Обсуждение: Ranking search results using multiple fields in PostgreSQL fulltext search

Поиск
Список
Период
Сортировка

Ranking search results using multiple fields in PostgreSQL fulltext search

От
Gaini Rajeshwar
Дата:
Hi,
is there a way to rank the search results based on multiple fields in postgreSQL?
For example,
i have title, abstract, summary, body as fields/columns in my database. When user searches on title, i want to rank the results based on title field as well as summary field, where importance(summary) > importance(title). But the results should be exactly matching the terms in "title" rather than "title" OR "summary"

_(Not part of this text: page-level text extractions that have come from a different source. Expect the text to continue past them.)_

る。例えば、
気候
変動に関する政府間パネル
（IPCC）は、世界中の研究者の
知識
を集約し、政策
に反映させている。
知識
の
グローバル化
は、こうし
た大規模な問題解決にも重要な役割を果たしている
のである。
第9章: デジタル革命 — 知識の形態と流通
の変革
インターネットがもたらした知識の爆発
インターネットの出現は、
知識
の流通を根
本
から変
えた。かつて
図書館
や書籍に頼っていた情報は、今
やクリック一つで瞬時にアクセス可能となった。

Re: Ranking search results using multiple fields in PostgreSQL fulltext search

От
Raymond O'Donnell
Дата:
On 12/10/2009 14:16, Gaini Rajeshwar wrote:
> Hi,
> is there a way to rank the search results based on multiple fields in
> postgreSQL?
> For example,
> i have *title*, *abstract*, *summary*, *body* as fields/columns in my
> database. When user searches on *title*, i want to rank the results based on
> *title* field as well as *summary* field, where importance(summary) >
> importance(title). But the results should be exactly matching the terms in
> "title" rather than "title" OR "summary"
>

Hoe do you define "importance"?

You can order the results alphabetically/numerically on as many columns
as you like - for example,

    select ....
    where title = ....
    order by title, summary

will order the results on title first, then summary... though you
probably know this and I'm misunderstanding what you need.

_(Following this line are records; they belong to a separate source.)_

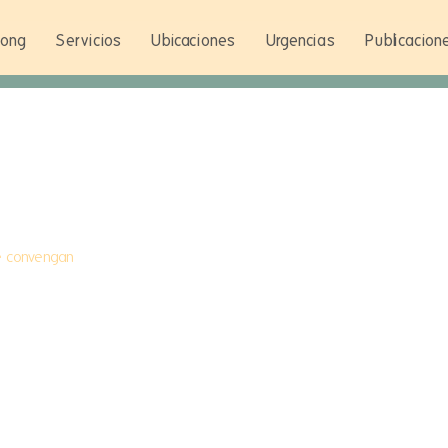
Wong
Servicios
Ubicaciones
Urgencias
Publicacion
te convengan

A little more detail will help.

Ray.

------------------------------------------------------------------
Raymond O'Donnell, Director of Music, Galway Cathedral, Ireland
rod@iol.ie
Galway Cathedral Recitals: http://www.galwaycathedral.org/recitals
------------------------------------------------------------------

Re: Ranking search results using multiple fields in PostgreSQL fulltext search

От
Raymond O'Donnell
Дата:
On 12/10/2009 14:23, Raymond O'Donnell wrote:

> Hoe do you define "importance"?

Whoops... for "Hoe" read "How".... :-)

Ray.

------------------------------------------------------------------
Raymond O'Donnell, Director of Music, Galway Cathedral, Ireland
rod@iol.ie
Galway Cathedral Recitals: http://www.galwaycathedral.org/recitals
------------------------------------------------------------------

Re: Ranking search results using multiple fields in PostgreSQL fulltext search

От
Gaini Rajeshwar
Дата:
I think you misunderstood my question. let me give clear idea about what i need.

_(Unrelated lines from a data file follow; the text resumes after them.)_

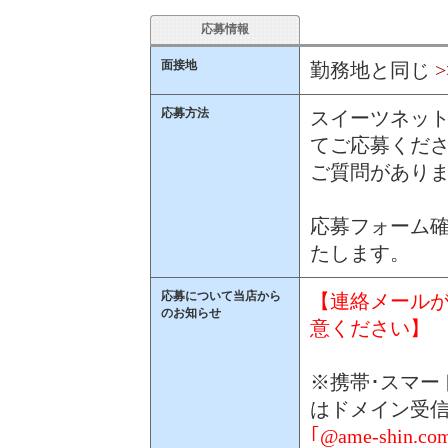
応募情報
面接地
勤務地と同じ
応募方法
スイーツネット
てご応募くだ
ご質問があり
応募フォーム確
たします。
応募について当店から
【連絡メール
のお知らせ
意ください】
※携帯･スマー
はドメイン受
｢@ame-shi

I am using PostgreSQL fulltext search (tsearch2) feature to implement searching on database. From readings i came to know that we can give weights to different fields in database something like this:

setweight(to_tsvector(title),'A')

Where 'A' is weight given to field title. i can give weights to other fields in the same way. Where the weights 'A', 'B', 'C', 'D' are in will be in the following order A > B > C > D according to defalut fulltext search configuration.

We can rank the search results using ts_rank function something like this,

ts_rank(tsv_title,ts_query('this is my search text'))

But, i want to rank these reults not only based on just title, but also using other fields like summary etc.
Is there a way around to do this?

On Mon, Oct 12, 2009 at 6:53 PM, Raymond O'Donnell <rod@iol.ie> wrote:
On 12/10/2009 14:16, Gaini Rajeshwar wrote:
> Hi,
> is there a way to rank the search results based on multiple fields in
> postgreSQL?
> For example,
> i have *title*, *abstract*, *summary*, *body* as fields/columns in my
> database. When user searches on *title*, i want to rank the results based on
> *title* field as well as *summary* field, where importance(summary) >
> importance(title). But the results should be exactly matching the terms in
> "title" rather than "title" OR "summary"
>

Hoe do you define "importance"?

You can order the results alphabetically/numerically on as many columns
as you like - for example,

   select ....
   where title = ....
   order by title, summary

will order the results on title first, then summary... though you
probably know this and I'm misunderstanding what you need.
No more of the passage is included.